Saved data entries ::
========
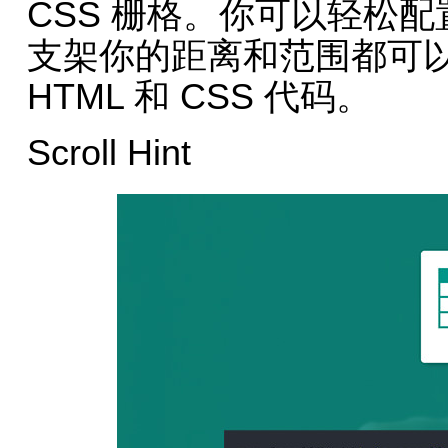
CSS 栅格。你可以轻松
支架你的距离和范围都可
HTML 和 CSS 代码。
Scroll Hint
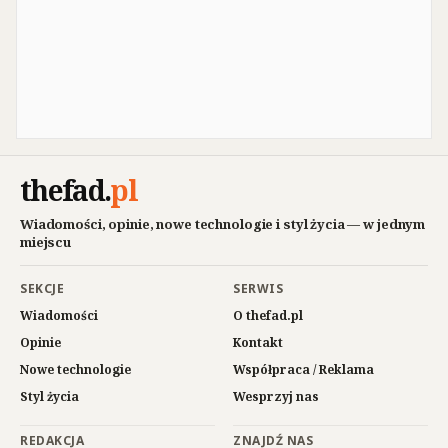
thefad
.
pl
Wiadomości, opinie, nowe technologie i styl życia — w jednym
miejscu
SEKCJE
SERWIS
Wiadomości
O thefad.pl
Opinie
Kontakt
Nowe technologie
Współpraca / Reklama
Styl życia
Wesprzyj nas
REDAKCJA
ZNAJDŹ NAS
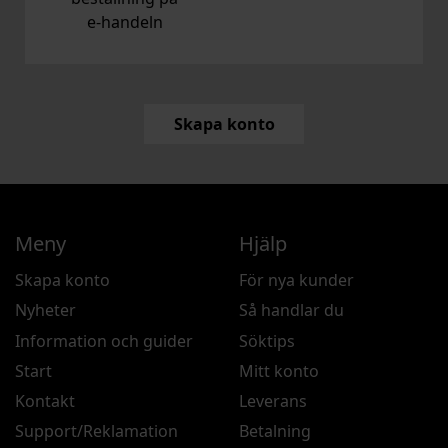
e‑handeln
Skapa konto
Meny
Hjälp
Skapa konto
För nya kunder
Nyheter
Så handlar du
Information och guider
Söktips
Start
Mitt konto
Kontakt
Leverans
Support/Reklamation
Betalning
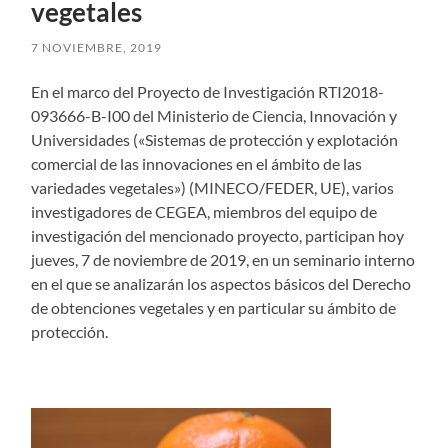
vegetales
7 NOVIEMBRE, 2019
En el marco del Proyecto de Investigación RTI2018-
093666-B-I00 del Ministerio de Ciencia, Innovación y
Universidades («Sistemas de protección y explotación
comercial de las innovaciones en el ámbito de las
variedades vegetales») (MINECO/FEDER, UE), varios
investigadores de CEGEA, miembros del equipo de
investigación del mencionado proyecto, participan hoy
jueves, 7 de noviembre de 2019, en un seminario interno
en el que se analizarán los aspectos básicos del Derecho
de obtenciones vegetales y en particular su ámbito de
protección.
========
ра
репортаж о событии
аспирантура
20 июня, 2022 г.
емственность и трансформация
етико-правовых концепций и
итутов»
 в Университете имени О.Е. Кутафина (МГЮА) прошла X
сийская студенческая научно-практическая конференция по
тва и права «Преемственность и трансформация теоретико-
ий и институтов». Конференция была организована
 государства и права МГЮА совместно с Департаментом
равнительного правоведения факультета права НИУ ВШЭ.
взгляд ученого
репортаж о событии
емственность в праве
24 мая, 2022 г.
========
WHAT YOU ARE ASKED TO DO :: Find the number of lines in the records that include the word "трансформация". Write only that number.

THE COMPLETED TASK :: 2